**WHAT NEEDS TO BE DONE**
The reply should consist solely of the lines from the one with "This screenshot has" through the final line of the listing, copied exactly, with no pictures.

(DATA RECORDS)

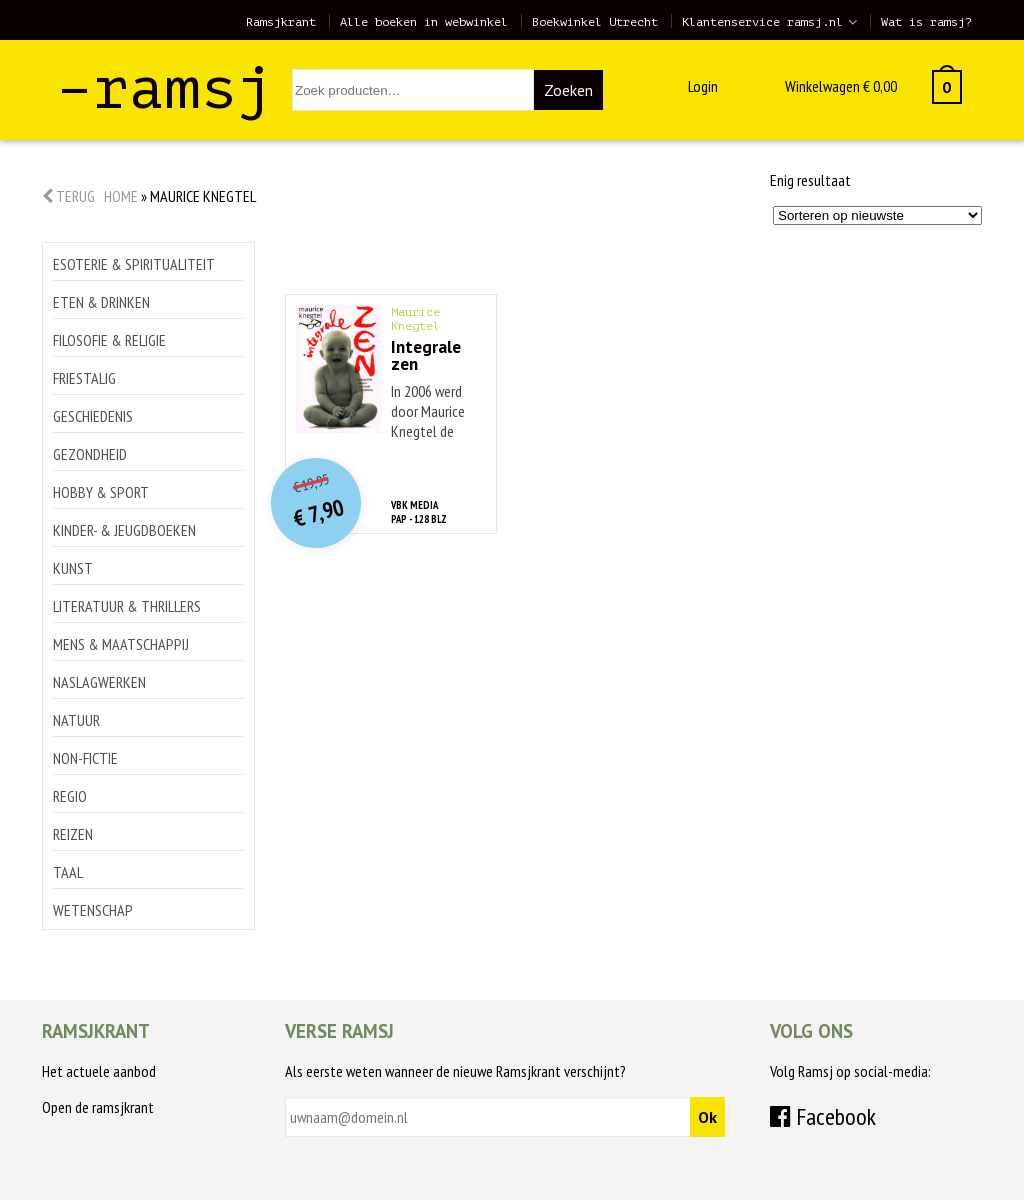  What do you see at coordinates (703, 86) in the screenshot?
I see `Login` at bounding box center [703, 86].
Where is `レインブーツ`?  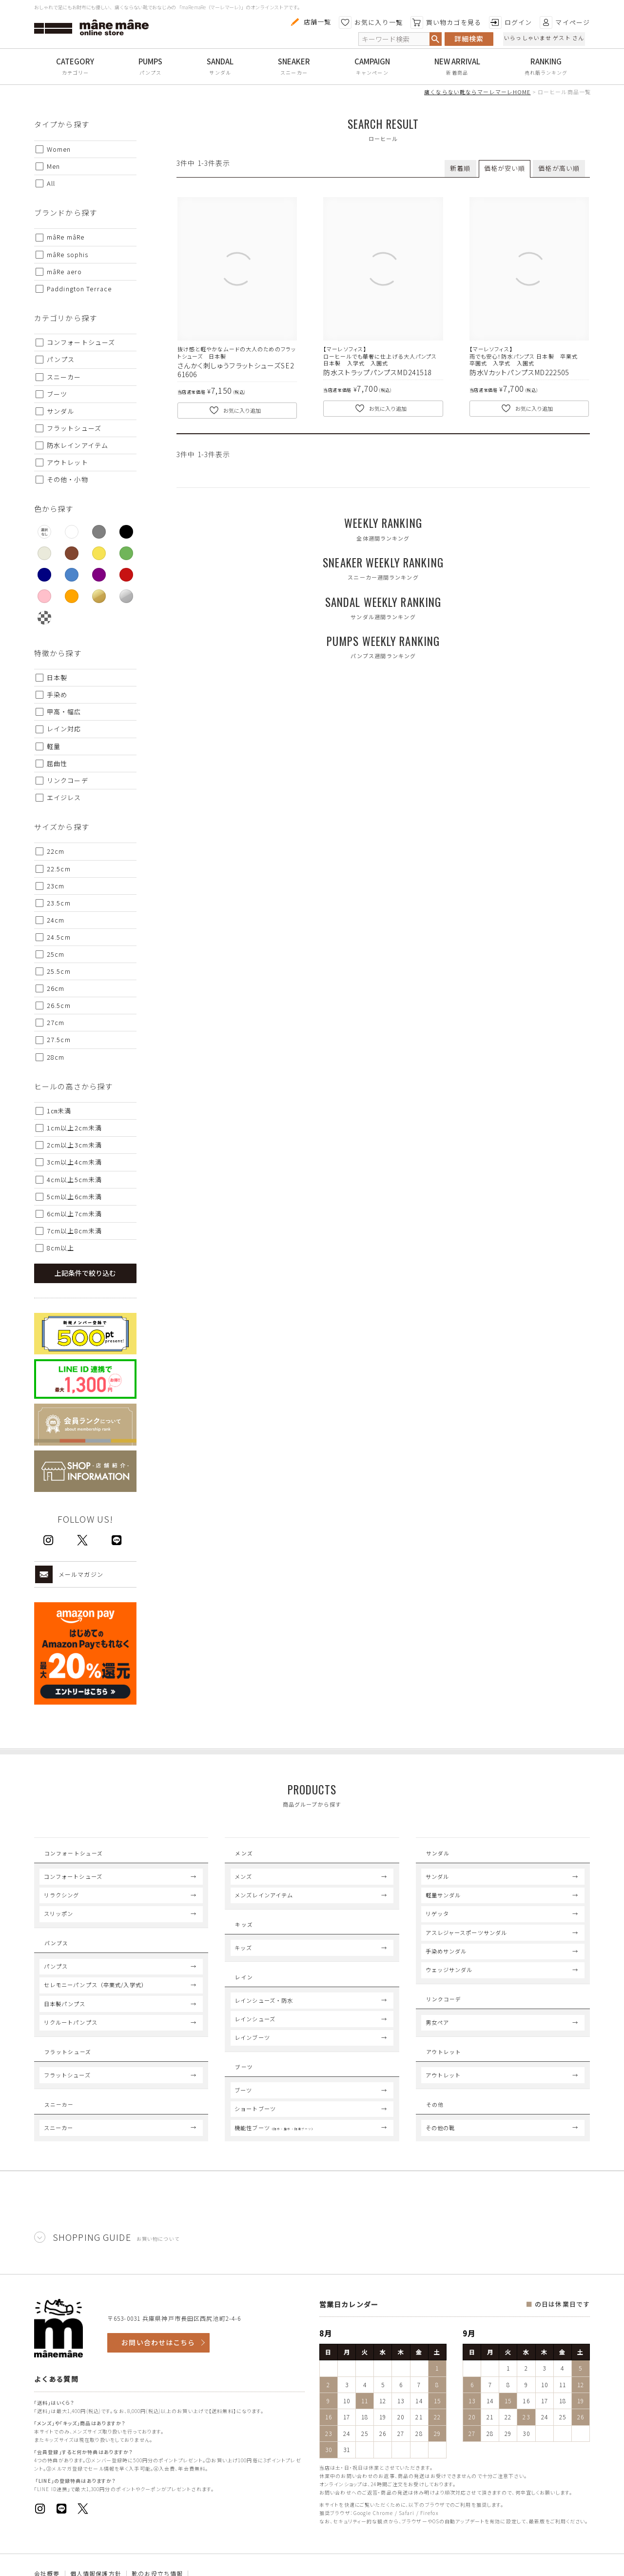 レインブーツ is located at coordinates (252, 2064).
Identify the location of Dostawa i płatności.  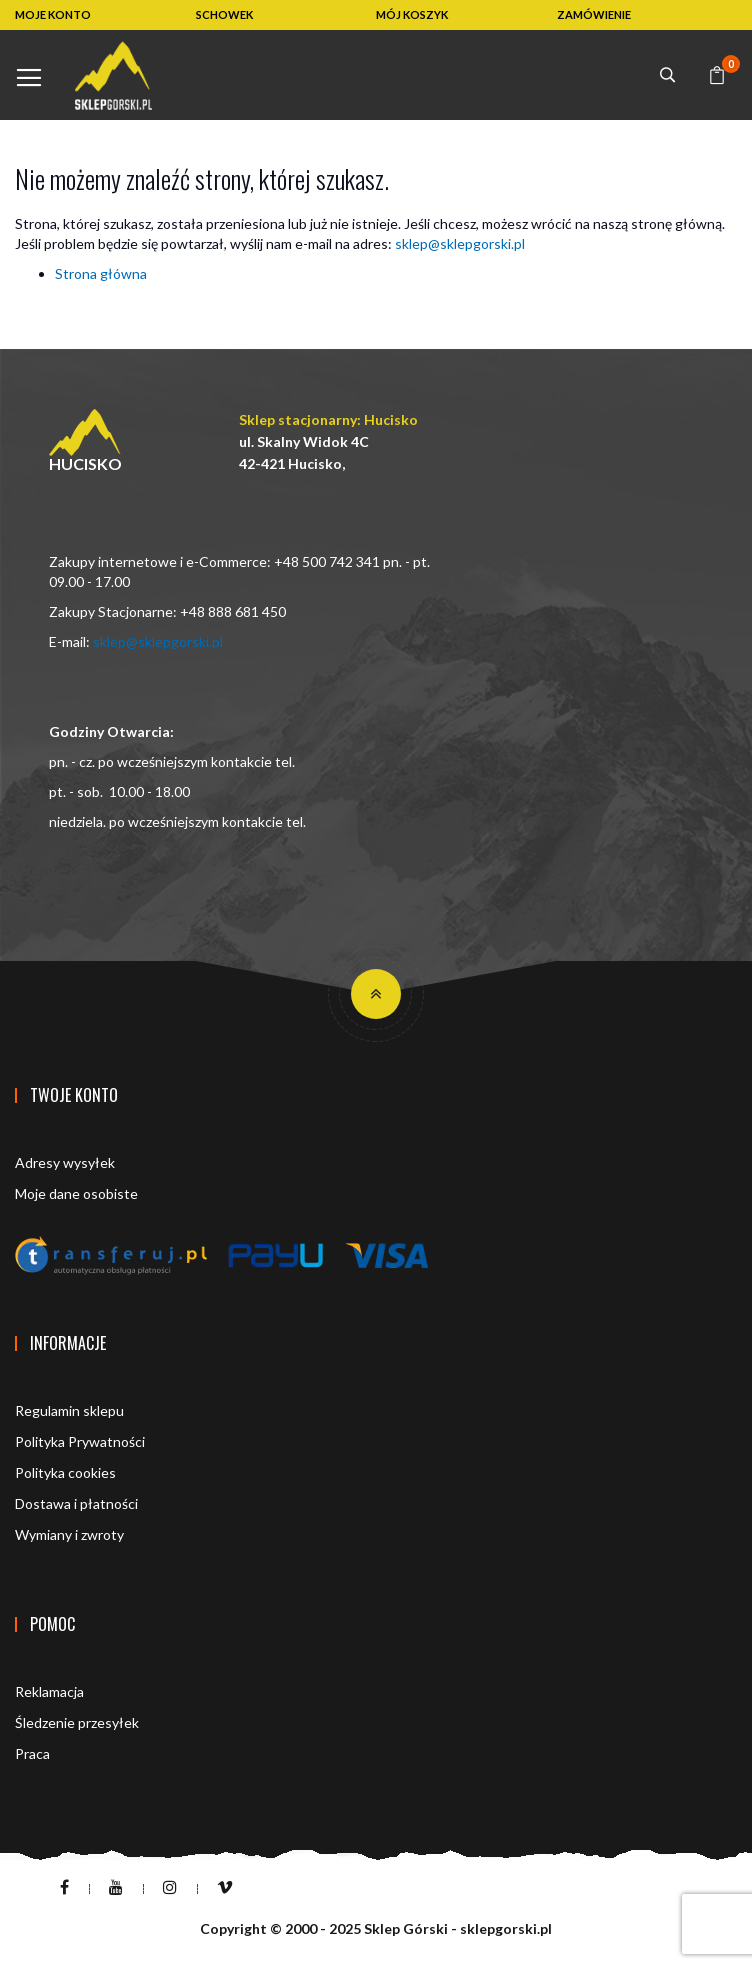
(76, 1503).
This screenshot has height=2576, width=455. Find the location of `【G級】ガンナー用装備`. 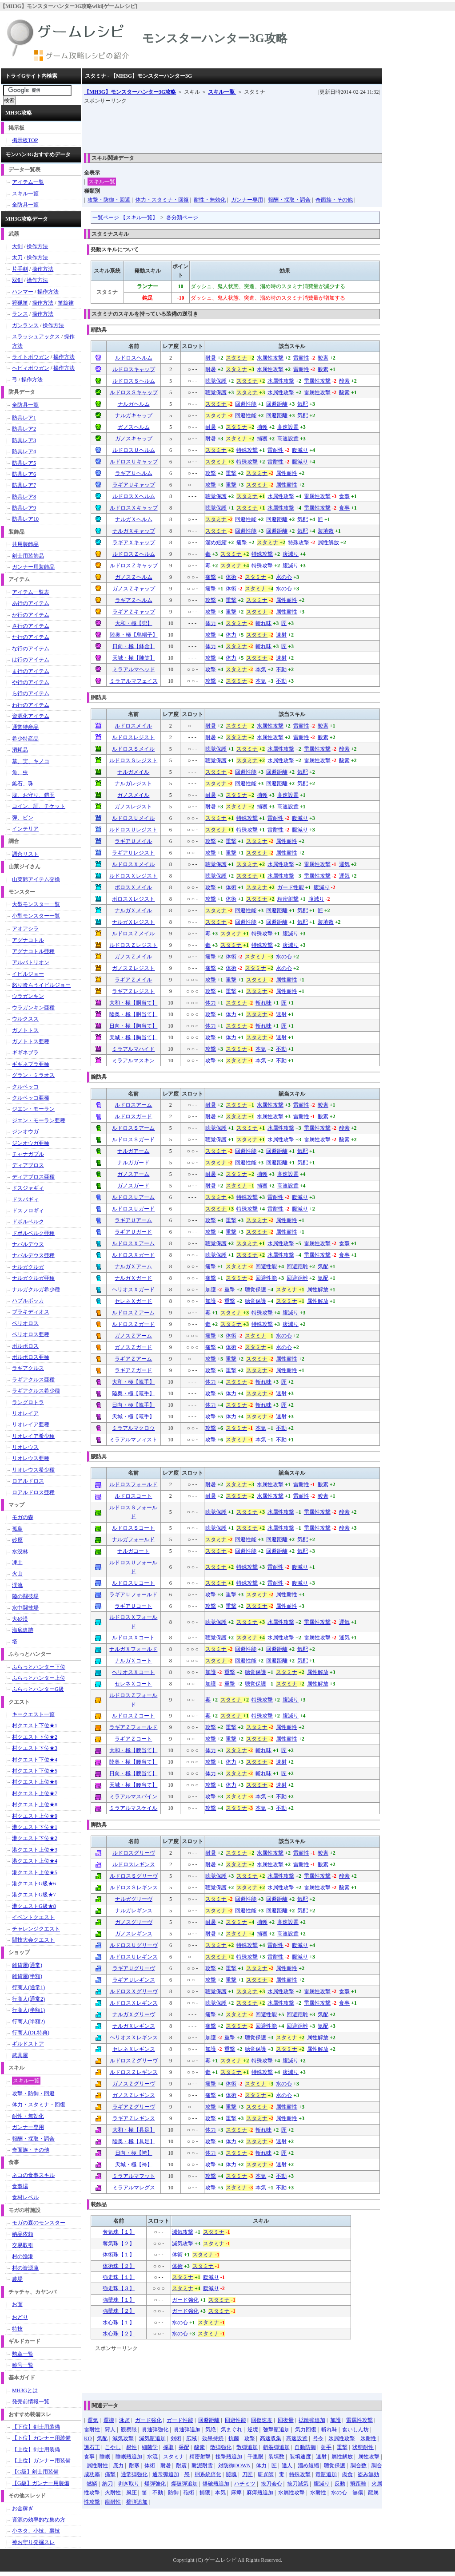

【G級】ガンナー用装備 is located at coordinates (40, 2483).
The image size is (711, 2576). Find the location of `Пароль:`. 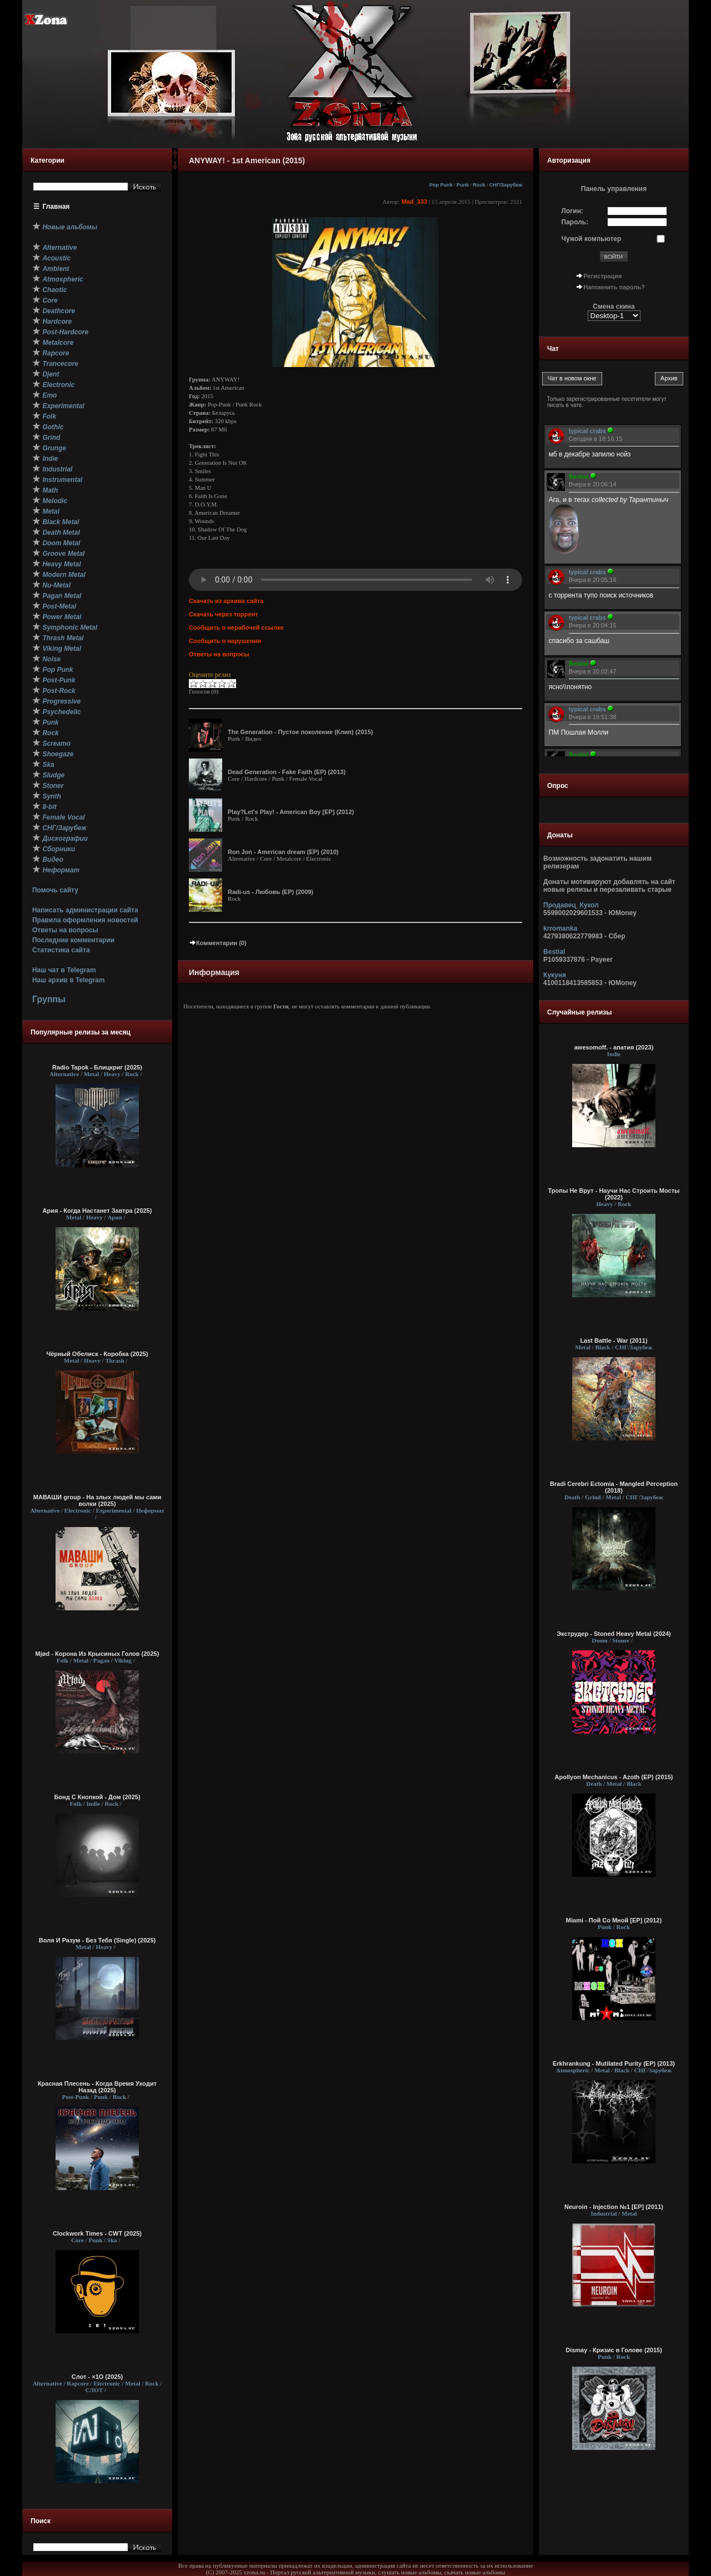

Пароль: is located at coordinates (575, 222).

(End DATA RECORDS)

**SOLUTION FOR THIS TASK**
This screenshot has height=2576, width=455. Find the location of `【G級】ガンナー用装備`. 

【G級】ガンナー用装備 is located at coordinates (40, 2483).
The image size is (711, 2576). Find the location of `Пароль:`. 

Пароль: is located at coordinates (575, 222).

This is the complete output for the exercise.